Task goal: Bring back every record exactly, except for the pictures, which stay out.

Input:
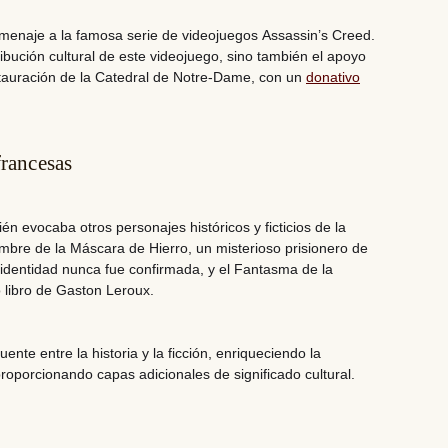
omenaje a la famosa serie de videojuegos
Assassin’s Creed
.
ibución cultural de este videojuego, sino también el apoyo
estauración de la Catedral de Notre-Dame, con un
donativo
francesas
n evocaba otros personajes históricos y ficticios de la
mbre de la Máscara de Hierro
, un misterioso prisionero de
ya identidad nunca fue confirmada, y el
Fantasma de la
 libro de Gaston Leroux.
ente entre la historia y la ficción, enriqueciendo la
roporcionando capas adicionales de significado cultural.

Completed task:
omenaje a la famosa serie de videojuegos
Assassin’s Creed
.
ibución cultural de este videojuego, sino también el apoyo
estauración de la Catedral de Notre-Dame, con un
donativo
francesas
n evocaba otros personajes históricos y ficticios de la
mbre de la Máscara de Hierro
, un misterioso prisionero de
ya identidad nunca fue confirmada, y el
Fantasma de la
 libro de Gaston Leroux.
ente entre la historia y la ficción, enriqueciendo la
roporcionando capas adicionales de significado cultural.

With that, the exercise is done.